Setup via Spark Properties

This approach requires no code changes. You only need the PerfGazer JAR on the classpath.

A typical usage via spark-shell is shown below (for spark-submit it is similar). Use the latest release version: GitHub Release.

spark-shell \
  --packages io.github.amadeusitgroup:perfgazer_spark_3-5-2_2.12:0.0.1 \
  --conf spark.driver.bindAddress=127.0.0.1 \
  --conf spark.driver.host=127.0.0.1 \
  --conf spark.extraListeners=com.amadeus.perfgazer.PerfGazer \
  --conf spark.perfgazer.sink.class=com.amadeus.perfgazer.JsonSink \
  --conf spark.perfgazer.sink.json.destination=/tmp/perfgazer/jsonsink/date={{perfgazer.now.year}}-{{perfgazer.now.month}}-{{perfgazer.now.day}}/applicationId={{spark.app.id}}

Note: spark.driver.bindAddress and spark.driver.host force Spark to bind to the loopback interface (127.0.0.1). This is required on macOS to prevent the OS firewall from blocking Spark's internal Netty RPC channel.

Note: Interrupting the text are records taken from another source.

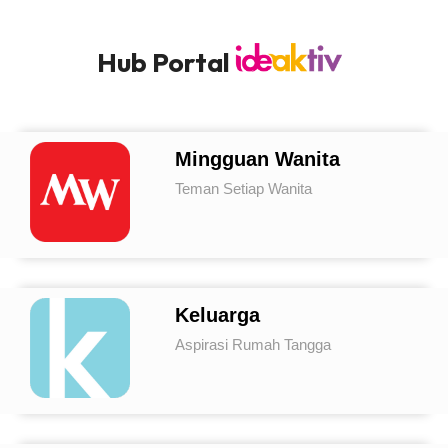
Hub Portal
Mingguan Wanita
Teman Setiap Wanita
Keluarga
Aspirasi Rumah Tangga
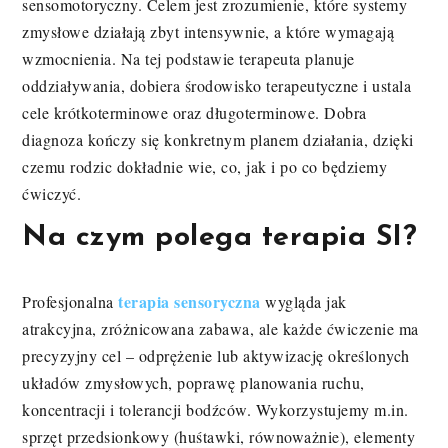
sensomotoryczny. Celem jest zrozumienie, które systemy
zmysłowe działają zbyt intensywnie, a które wymagają
wzmocnienia. Na tej podstawie terapeuta planuje
oddziaływania, dobiera środowisko terapeutyczne i ustala
cele krótkoterminowe oraz długoterminowe. Dobra
diagnoza kończy się konkretnym planem działania, dzięki
czemu rodzic dokładnie wie, co, jak i po co będziemy
ćwiczyć.
Na czym polega terapia SI?
terapia sensoryczna
Profesjonalna
wygląda jak
atrakcyjna, zróżnicowana zabawa, ale każde ćwiczenie ma
precyzyjny cel – odprężenie lub aktywizację określonych
układów zmysłowych, poprawę planowania ruchu,
koncentracji i tolerancji bodźców. Wykorzystujemy m.in.
sprzęt przedsionkowy (huśtawki, równoważnie), elementy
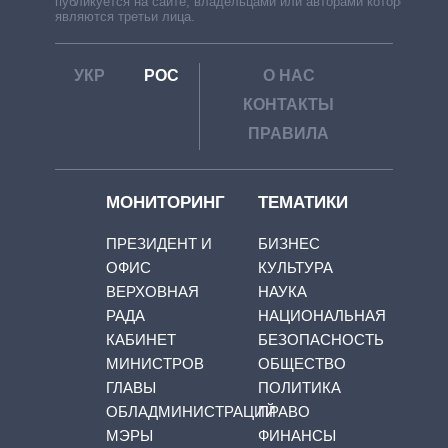
публикуется на сайте, владельцами или авторами которой
являются третьи лица.
УКР
РОС
О НАС
КОНТАКТЫ
ПРАВИЛА
МОНИТОРИНГ
ТЕМАТИКИ
ПРЕЗИДЕНТ И
БИЗНЕС
ОФИС
КУЛЬТУРА
ВЕРХОВНАЯ
НАУКА
РАДА
НАЦИОНАЛЬНАЯ
КАБИНЕТ
БЕЗОПАСНОСТЬ
МИНИСТРОВ
ОБЩЕСТВО
ГЛАВЫ
ПОЛИТИКА
ОБЛАДМИНИСТРАЦИЙ
ПРАВО
МЭРЫ
ФИНАНСЫ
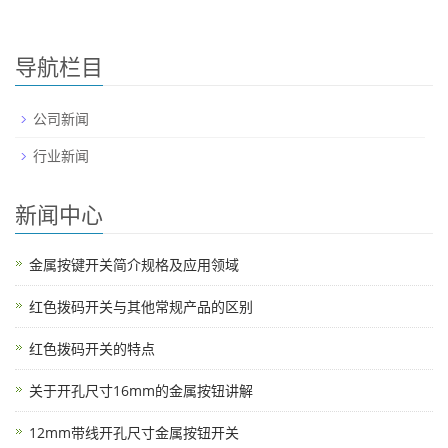
导航栏目
公司新闻
行业新闻
新闻中心
金属按键开关简介规格及应用领域
红色拨码开关与其他常规产品的区别
红色拨码开关的特点
关于开孔尺寸16mm的金属按钮讲解
12mm带线开孔尺寸金属按钮开关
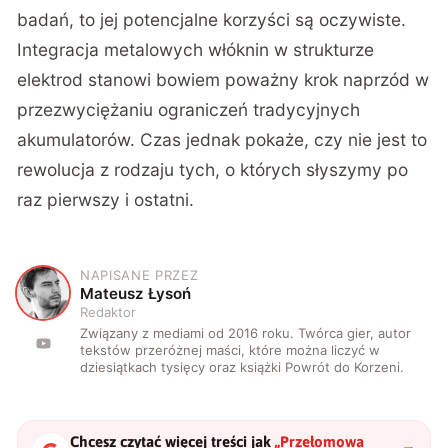
badań, to jej potencjalne korzyści są oczywiste.
Integracja metalowych włóknin w strukturze
elektrod stanowi bowiem poważny krok naprzód w
przezwyciężaniu ograniczeń tradycyjnych
akumulatorów. Czas jednak pokaże, czy nie jest to
rewolucja z rodzaju tych
, o których słyszymy po
raz pierwszy i ostatni.
NAPISANE PRZEZ
M
Mateusz Łysoń
Redaktor
Związany z mediami od 2016 roku. Twórca gier, autor
tekstów przeróżnej maści, które można liczyć w
dziesiątkach tysięcy oraz książki Powrót do Korzeni.
Chcesz czytać więcej treści jak
„
Przełomowa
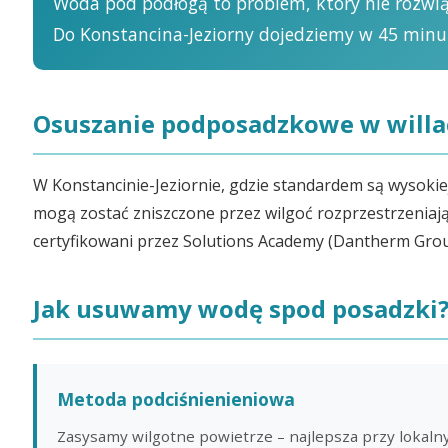
Woda pod podłogą to problem, który nie rozwiąż
Do Konstancina-Jeziorny dojedziemy w 45 minu
Osuszanie podposadzkowe w willa
W Konstancinie-Jeziornie, gdzie standardem są wysokiej
mogą zostać zniszczone przez wilgoć rozprzestrzeniaj
certyfikowani przez Solutions Academy (Dantherm Grou
Jak usuwamy wodę spod posadzki
Metoda podciśnienieniowa
Zasysamy wilgotne powietrze – najlepsza przy lokal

Without these settings, macOS may prompt to allow network access and fail if denied.

Available properties

PerfGazer settings

Property Default Description
spark.perfgazer.sql.enabled true Enable/disable SQL-level metrics collection
spark.perfgazer.jobs.enabled true Enable/disable job-level metrics collection
spark.perfgazer.stages.enabled true Enable/disable stage-level metrics collection
spark.perfgazer.tasks.enabled false Enable/disable task-level metrics collection
spark.perfgazer.max.cache.size 100 Maximum number of events to keep in memory
spark.perfgazer.sink.class Fully qualified class name of the sink to use

JsonSink settings

Property Default Description
spark.perfgazer.sink.json.destination Destination path for JSON output
spark.perfgazer.sink.json.writeBatchSize 100 Number of records to accumulate before writing to disk
spark.perfgazer.sink.json.fileSizeLimit 209715200 (200 MB) File size threshold before rolling to a new file
spark.perfgazer.sink.json.asyncFlushTimeoutMillisecsKey Max time between periodic flushes (ms)
spark.perfgazer.sink.json.waitForCloseTimeoutMillisecsKey Max time to wait for graceful sink close (ms)

Note: JsonSink uses the POSIX interface on the driver to write JSON files.